MGM produced a 1958-1959 American television series Northwest Passage starring Keith Larsen as Robert Rogers, with Buddy Ebsen costarring as "Hunk" Marriner, replacing Walter Brennan, who had his own TV series, The Real McCoys, in production at the time. The show aired on NBC.

==Legacy==

===Depiction of American Indians===
The film's depiction of American Indians came to be criticized as racist, even by the standards of Hollywood at the time. This appraisal mirrors that of the section of the novel set during the French and Indian War, which has become equally regarded as racist.

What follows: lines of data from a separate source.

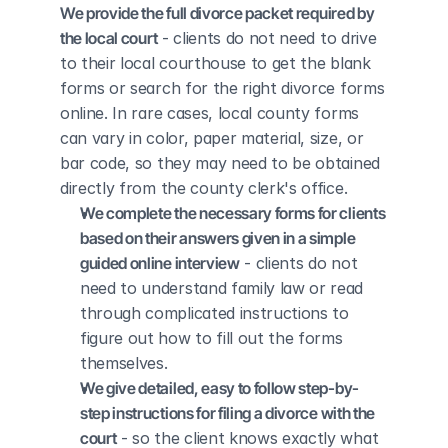
We provide the full divorce packet required by 
the local court
 - clients do not need to drive 
to their local courthouse to get the blank 
forms or search for the right divorce forms 
online. In rare cases, local county forms 
can vary in color, paper material, size, or 
bar code, so they may need to be obtained 
directly from the county clerk's office.
We complete the necessary forms for clients 
based on their answers given in a simple 
guided online interview
 - clients do not 
need to understand family law or read 
through complicated instructions to 
figure out how to fill out the forms 
themselves.
We give detailed, easy to follow step-by-
step instructions for filing a divorce with the 
court
 - so the client knows exactly what 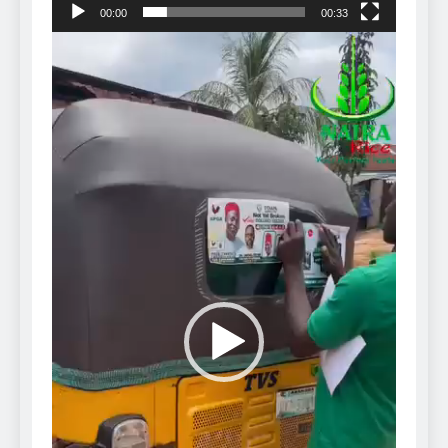
00:00
00:33
Video
Player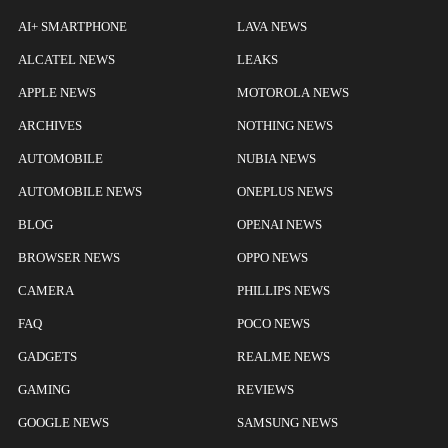
AI+ SMARTPHONE
LAVA NEWS
ALCATEL NEWS
LEAKS
APPLE NEWS
MOTOROLA NEWS
ARCHIVES
NOTHING NEWS
AUTOMOBILE
NUBIA NEWS
AUTOMOBILE NEWS
ONEPLUS NEWS
BLOG
OPENAI NEWS
BROWSER NEWS
OPPO NEWS
CAMERA
PHILLIPS NEWS
FAQ
POCO NEWS
GADGETS
REALME NEWS
GAMING
REVIEWS
GOOGLE NEWS
SAMSUNG NEWS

Clive Denton, in his 1976 book The Hollywood Professionals: Volume 5, made these observations on the subject:

Vidor's Northwest Passage "sits more than a trifle uneasily that [Spencer] Tracy and his submissive band attack and burn a sleeping Indian village. The tribe has massacred and outraged [innocent whites], we are told, but we have not seen them do anything wrong, and they are certainly not belligerent in their sleep. Perhaps I should not berate Vidor for the conventions of good guys and bad guys in adventure movies. But I am still somewhat bothered by Major Rogers, who, beneath Tracy's charm, is something of a bastard..." (emphasis in original)

===Later screenings===
The film was shown at the 70th Berlin International Film Festival in February 2020, as part of a retrospective dedicated to King Vidor's career.